Segment Open

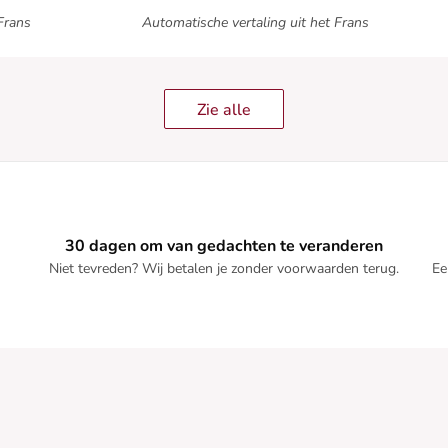
Frans
Automatische vertaling uit het Frans
Zie alle
30 dagen om van gedachten te veranderen
Niet tevreden? Wij betalen je zonder voorwaarden terug.
Ee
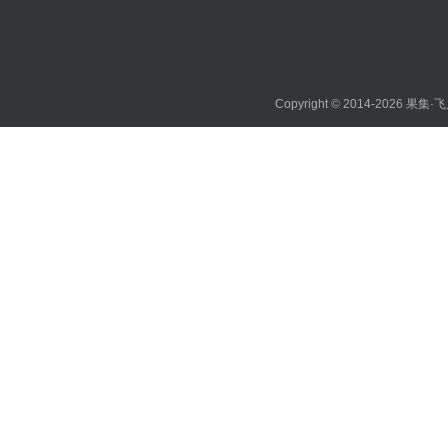
Copyright © 2014-2026
果集·飞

Segment Closed

TASK: Copy out all the data exactly. The images should not appear in the copy.

SOLUTION TO THIS TASK:
Frans
Automatische vertaling uit het Frans
Zie alle
30 dagen om van gedachten te veranderen
Niet tevreden? Wij betalen je zonder voorwaarden terug.
Ee
Copyright © 2014-2026
果集·飞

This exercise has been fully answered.